Assuming the encryption occurs in AES CBC-IV mode, with randomly generated IVs, you need to first find out where the IV is.
The code snippet you show cannot work, as you are generating a random IV (which will be incorrect). That being said, even if you get the IV wrong, in CBC mode you will only have the first 16 bytes of your decrypted ciphertext "garbled" and the rest will decrypt properly - you can use this as a test to know if you're doing the rest correctly. In practice when using random IVs, it's very likely that it's prepended to the ciphertext. To check if this correct, you can try to check if len(ciphertext) = len(plaintext) + 16. This would mean that most likely the first 16 bytes are your IV (and therefore it should be removed from the ciphertext before attempting to decrypt it).

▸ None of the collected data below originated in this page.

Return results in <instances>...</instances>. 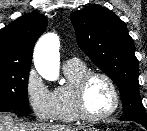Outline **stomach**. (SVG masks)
<instances>
[{
  "instance_id": "1",
  "label": "stomach",
  "mask_w": 147,
  "mask_h": 131,
  "mask_svg": "<svg viewBox=\"0 0 147 131\" xmlns=\"http://www.w3.org/2000/svg\"><path fill=\"white\" fill-rule=\"evenodd\" d=\"M83 131H100L99 129H97V128H94V127H90V128H86V129H84Z\"/></svg>"
}]
</instances>
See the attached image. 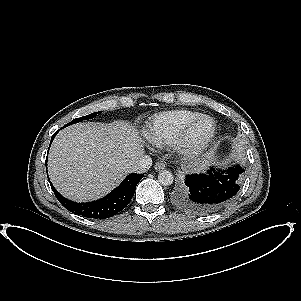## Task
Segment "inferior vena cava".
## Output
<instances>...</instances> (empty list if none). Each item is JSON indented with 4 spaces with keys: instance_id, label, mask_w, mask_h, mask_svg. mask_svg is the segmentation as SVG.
I'll use <instances>...</instances> for the list:
<instances>
[{
    "instance_id": "obj_1",
    "label": "inferior vena cava",
    "mask_w": 301,
    "mask_h": 301,
    "mask_svg": "<svg viewBox=\"0 0 301 301\" xmlns=\"http://www.w3.org/2000/svg\"><path fill=\"white\" fill-rule=\"evenodd\" d=\"M152 166V159L148 155H141L131 166V173H145Z\"/></svg>"
}]
</instances>
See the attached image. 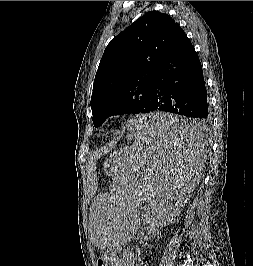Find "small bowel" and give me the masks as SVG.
Listing matches in <instances>:
<instances>
[{"label":"small bowel","mask_w":253,"mask_h":266,"mask_svg":"<svg viewBox=\"0 0 253 266\" xmlns=\"http://www.w3.org/2000/svg\"><path fill=\"white\" fill-rule=\"evenodd\" d=\"M119 266H148V264L139 251L125 249L121 252Z\"/></svg>","instance_id":"1"}]
</instances>
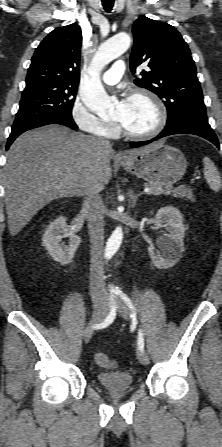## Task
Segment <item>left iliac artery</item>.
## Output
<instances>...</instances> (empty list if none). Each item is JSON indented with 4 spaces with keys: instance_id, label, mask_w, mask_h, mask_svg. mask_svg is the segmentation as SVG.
I'll list each match as a JSON object with an SVG mask.
<instances>
[{
    "instance_id": "1",
    "label": "left iliac artery",
    "mask_w": 222,
    "mask_h": 447,
    "mask_svg": "<svg viewBox=\"0 0 222 447\" xmlns=\"http://www.w3.org/2000/svg\"><path fill=\"white\" fill-rule=\"evenodd\" d=\"M116 294L120 295V297L127 303L129 308L133 311V316H134L135 308H134L130 298L126 294L122 293L121 291H117ZM138 345H139V349L144 348V338H143V333L141 330L139 331V335H138Z\"/></svg>"
}]
</instances>
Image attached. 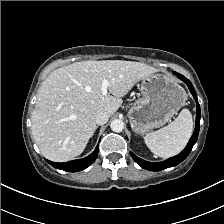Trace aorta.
Returning <instances> with one entry per match:
<instances>
[{"label":"aorta","instance_id":"1","mask_svg":"<svg viewBox=\"0 0 224 224\" xmlns=\"http://www.w3.org/2000/svg\"><path fill=\"white\" fill-rule=\"evenodd\" d=\"M110 127L114 132H122L124 129V122L120 119H115L111 122Z\"/></svg>","mask_w":224,"mask_h":224}]
</instances>
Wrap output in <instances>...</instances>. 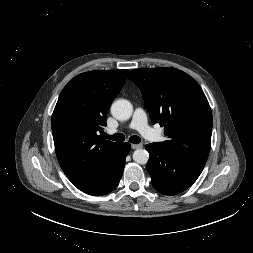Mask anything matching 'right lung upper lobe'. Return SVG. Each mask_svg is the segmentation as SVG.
Wrapping results in <instances>:
<instances>
[{"label":"right lung upper lobe","mask_w":253,"mask_h":253,"mask_svg":"<svg viewBox=\"0 0 253 253\" xmlns=\"http://www.w3.org/2000/svg\"><path fill=\"white\" fill-rule=\"evenodd\" d=\"M128 70H94L70 80L58 98L51 119L58 162L80 188L90 183L118 143L98 135L106 114L122 89Z\"/></svg>","instance_id":"1"}]
</instances>
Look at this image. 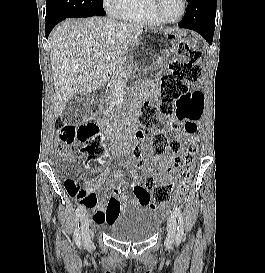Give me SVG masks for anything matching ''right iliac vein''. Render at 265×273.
I'll return each mask as SVG.
<instances>
[{"label":"right iliac vein","instance_id":"63e3f726","mask_svg":"<svg viewBox=\"0 0 265 273\" xmlns=\"http://www.w3.org/2000/svg\"><path fill=\"white\" fill-rule=\"evenodd\" d=\"M89 225H90V221H89L88 215L83 214L80 220V228H81L83 243L87 247L92 245V238H91Z\"/></svg>","mask_w":265,"mask_h":273}]
</instances>
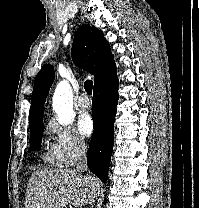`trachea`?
I'll use <instances>...</instances> for the list:
<instances>
[{"label": "trachea", "instance_id": "trachea-1", "mask_svg": "<svg viewBox=\"0 0 199 208\" xmlns=\"http://www.w3.org/2000/svg\"><path fill=\"white\" fill-rule=\"evenodd\" d=\"M84 88L89 95H92L93 82L91 80H86L84 83Z\"/></svg>", "mask_w": 199, "mask_h": 208}]
</instances>
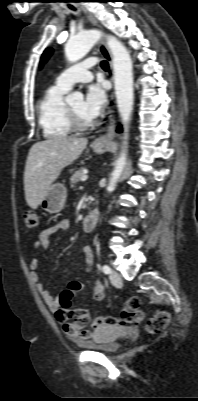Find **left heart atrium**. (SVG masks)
Wrapping results in <instances>:
<instances>
[{
	"label": "left heart atrium",
	"mask_w": 198,
	"mask_h": 401,
	"mask_svg": "<svg viewBox=\"0 0 198 401\" xmlns=\"http://www.w3.org/2000/svg\"><path fill=\"white\" fill-rule=\"evenodd\" d=\"M106 104V92L102 84H92L87 88L83 101L84 113L90 119L97 118Z\"/></svg>",
	"instance_id": "1"
}]
</instances>
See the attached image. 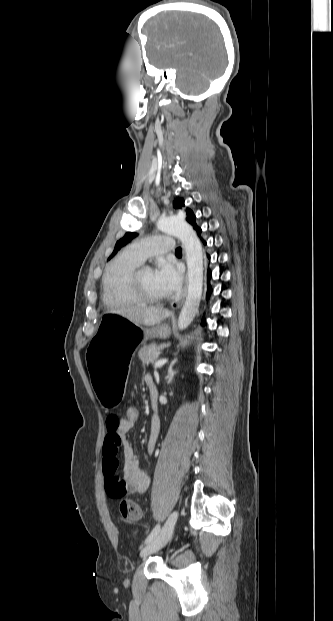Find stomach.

Also on your code snippet, it seems you are using the key as an ascii-string, whereas it should be a byte array. Try:
define('ASP_DECRYPT_KEY',hex2bin('0BC95D748C57F6162519C165E0C5DEB69EA1145676F453AB93DA9645B067DFB8'));
Also, this seems to be a 32 byte key, so you need to use AES-256. I don't know how the authcookie looks like, but if it's base64 encoded, you also need to decode it first obviously.
Hope this helps!
Note: I don't recomment doing this for important production code, however - because there are many things that can go wrong if you try to implement even your own decryption routine as you are doing here. In particular, I would guess there should be a MAC tag somewhere that you have to check before attempting decryption, but there are many other things that can go wrong implementing your own crypto.
I understand this may not have been possible for the OP but for other people heading down this route here is a simple alternative.

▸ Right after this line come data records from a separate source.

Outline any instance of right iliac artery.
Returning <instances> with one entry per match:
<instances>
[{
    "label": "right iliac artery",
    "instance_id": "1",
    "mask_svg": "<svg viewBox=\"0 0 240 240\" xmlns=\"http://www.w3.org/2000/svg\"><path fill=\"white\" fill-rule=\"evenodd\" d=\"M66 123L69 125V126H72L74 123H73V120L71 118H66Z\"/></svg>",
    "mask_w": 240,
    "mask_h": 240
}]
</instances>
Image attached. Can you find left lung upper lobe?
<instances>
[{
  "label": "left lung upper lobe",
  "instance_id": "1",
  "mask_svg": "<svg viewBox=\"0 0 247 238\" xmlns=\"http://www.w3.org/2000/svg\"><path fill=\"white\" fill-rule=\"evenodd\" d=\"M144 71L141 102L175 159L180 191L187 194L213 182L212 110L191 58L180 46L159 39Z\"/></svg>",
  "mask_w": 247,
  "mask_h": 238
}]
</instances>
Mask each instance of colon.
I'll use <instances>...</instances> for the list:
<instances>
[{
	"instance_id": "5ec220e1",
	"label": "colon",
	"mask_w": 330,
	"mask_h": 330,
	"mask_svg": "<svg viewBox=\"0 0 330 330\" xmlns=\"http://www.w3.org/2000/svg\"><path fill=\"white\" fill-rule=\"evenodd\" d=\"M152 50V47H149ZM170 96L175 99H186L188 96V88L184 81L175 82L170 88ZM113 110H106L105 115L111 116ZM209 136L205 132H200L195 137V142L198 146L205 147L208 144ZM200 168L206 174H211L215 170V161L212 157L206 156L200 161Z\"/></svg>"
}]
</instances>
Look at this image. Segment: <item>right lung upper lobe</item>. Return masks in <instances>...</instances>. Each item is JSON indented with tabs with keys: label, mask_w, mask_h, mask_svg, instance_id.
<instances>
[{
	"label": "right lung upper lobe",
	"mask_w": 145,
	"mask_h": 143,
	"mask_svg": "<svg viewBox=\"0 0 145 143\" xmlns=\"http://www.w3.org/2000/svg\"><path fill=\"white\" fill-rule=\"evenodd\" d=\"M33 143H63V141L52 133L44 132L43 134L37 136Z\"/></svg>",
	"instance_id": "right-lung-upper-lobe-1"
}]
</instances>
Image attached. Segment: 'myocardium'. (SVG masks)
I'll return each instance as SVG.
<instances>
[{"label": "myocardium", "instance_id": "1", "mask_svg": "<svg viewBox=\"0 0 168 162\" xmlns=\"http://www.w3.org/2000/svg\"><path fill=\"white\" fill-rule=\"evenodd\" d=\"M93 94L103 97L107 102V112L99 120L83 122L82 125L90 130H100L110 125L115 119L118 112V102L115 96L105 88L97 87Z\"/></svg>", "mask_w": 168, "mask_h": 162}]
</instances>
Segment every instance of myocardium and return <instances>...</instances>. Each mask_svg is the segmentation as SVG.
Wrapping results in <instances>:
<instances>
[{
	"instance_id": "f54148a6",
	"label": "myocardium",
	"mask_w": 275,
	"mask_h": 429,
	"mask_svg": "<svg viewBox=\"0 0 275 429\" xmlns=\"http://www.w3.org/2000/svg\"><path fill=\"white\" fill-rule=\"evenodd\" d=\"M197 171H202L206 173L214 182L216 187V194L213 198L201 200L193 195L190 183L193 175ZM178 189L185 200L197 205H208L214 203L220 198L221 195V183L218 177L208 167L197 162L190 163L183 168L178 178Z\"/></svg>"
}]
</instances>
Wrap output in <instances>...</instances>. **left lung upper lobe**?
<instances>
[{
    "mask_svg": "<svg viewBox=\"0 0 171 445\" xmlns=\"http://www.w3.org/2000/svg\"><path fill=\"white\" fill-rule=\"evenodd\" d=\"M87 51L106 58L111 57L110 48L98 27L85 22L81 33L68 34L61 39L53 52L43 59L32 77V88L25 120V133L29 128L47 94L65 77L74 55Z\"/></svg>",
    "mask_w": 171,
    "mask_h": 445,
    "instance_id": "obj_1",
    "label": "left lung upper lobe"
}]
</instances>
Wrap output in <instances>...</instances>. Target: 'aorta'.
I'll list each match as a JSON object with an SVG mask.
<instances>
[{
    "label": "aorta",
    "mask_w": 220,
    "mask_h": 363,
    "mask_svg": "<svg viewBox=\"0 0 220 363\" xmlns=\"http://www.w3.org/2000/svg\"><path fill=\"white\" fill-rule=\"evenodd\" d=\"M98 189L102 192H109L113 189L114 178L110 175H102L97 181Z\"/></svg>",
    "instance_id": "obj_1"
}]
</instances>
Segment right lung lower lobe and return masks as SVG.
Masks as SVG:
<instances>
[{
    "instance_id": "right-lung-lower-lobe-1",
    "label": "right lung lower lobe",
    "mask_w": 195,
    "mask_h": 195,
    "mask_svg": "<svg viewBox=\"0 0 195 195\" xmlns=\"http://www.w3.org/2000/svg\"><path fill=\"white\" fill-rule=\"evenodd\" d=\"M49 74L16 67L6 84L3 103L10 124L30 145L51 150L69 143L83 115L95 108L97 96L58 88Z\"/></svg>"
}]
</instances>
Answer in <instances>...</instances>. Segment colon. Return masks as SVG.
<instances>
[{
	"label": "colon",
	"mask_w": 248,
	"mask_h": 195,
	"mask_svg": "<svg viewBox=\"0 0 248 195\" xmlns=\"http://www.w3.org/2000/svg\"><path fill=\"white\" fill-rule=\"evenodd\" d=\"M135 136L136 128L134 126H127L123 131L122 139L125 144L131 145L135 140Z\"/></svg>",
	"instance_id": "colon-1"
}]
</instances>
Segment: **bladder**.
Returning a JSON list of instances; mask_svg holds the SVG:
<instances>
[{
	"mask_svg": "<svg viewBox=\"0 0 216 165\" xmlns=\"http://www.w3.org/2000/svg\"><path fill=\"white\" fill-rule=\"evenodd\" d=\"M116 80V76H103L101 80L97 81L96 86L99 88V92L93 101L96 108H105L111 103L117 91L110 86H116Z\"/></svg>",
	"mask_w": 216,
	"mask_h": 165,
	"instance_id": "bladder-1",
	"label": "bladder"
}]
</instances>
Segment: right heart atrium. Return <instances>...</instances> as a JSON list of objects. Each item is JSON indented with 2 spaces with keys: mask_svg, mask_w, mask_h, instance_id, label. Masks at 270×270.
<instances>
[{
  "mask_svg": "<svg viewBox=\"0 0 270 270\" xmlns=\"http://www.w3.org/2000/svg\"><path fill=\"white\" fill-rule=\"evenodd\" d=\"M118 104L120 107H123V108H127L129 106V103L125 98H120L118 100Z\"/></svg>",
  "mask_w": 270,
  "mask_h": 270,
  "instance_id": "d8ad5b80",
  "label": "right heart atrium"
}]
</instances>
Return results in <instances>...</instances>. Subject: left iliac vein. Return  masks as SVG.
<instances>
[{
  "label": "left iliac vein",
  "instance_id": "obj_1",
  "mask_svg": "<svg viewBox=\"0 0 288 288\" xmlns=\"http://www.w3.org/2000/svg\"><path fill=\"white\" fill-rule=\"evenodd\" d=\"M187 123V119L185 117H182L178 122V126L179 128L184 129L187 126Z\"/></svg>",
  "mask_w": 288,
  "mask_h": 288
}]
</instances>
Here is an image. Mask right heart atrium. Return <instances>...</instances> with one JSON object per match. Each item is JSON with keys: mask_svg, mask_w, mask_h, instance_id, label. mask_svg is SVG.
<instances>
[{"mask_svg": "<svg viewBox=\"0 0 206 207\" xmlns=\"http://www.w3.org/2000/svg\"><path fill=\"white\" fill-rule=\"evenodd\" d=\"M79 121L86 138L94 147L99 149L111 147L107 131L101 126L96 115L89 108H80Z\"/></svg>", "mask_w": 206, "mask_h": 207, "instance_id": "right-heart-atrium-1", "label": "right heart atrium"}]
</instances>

Create a .net web service with a method like:
public FormsAuthenticationTicket DecryptFormsAuthCookie(string ticket)
{
return FormsAuthentication.Decrypt(ticket);
}
Pass cookie to web service from PHP:
$authCookie = $_COOKIE['.ASPXAUTH'];
$soapClient = new SoapClient("http://localhost/Service1.svc?wsdl");
$params= array(
"ticket" => $authCookie
);
$result = $soapClient->DecryptFormsAuthCookie($params);
I know what a pain is to decrypt in PHP something encrypted in .NET and vice versa.

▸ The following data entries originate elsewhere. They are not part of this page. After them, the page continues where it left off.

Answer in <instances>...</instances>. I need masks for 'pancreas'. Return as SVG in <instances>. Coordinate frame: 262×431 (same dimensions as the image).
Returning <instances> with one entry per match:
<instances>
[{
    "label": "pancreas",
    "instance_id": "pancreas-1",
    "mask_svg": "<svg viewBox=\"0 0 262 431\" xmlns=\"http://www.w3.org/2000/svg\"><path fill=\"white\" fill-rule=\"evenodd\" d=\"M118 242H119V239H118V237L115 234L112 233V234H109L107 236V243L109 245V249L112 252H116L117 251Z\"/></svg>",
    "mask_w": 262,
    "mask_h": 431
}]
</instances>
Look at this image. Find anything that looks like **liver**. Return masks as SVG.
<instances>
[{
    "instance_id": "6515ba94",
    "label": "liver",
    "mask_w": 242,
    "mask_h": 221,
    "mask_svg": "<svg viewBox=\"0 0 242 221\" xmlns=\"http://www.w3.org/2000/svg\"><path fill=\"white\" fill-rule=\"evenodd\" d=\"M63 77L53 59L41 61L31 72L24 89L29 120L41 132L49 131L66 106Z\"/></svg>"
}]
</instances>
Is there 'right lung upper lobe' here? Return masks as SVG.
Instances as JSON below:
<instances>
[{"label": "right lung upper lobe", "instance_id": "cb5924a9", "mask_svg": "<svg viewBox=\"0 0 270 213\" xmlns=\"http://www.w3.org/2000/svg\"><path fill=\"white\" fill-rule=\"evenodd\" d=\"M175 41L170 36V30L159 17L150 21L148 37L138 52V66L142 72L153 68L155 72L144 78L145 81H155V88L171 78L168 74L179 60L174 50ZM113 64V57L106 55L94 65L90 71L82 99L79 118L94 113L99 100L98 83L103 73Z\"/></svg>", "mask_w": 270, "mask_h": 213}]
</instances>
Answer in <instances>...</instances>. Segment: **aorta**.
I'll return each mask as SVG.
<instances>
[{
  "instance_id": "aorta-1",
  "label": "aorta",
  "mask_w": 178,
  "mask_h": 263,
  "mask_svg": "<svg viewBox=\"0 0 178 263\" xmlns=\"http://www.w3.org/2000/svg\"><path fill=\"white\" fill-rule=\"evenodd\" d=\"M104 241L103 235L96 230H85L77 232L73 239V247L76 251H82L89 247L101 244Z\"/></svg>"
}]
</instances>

I had to end up coding myself the Rijndael algorithm ( translated it from another language ).
Here is the link to the source code of the algorithm: http://pastebin.com/EnCJBLSY
At the end of the source code there is some usage example.
But on .NET, you should use zero padding when encrypting. Also test it with ECB mode, I'm not sure if CBC works.
Good luck and hope it helps
edit: the algorithm returns the hexadecimal string when encrypts, and also expects hexadecimal string when decrypting.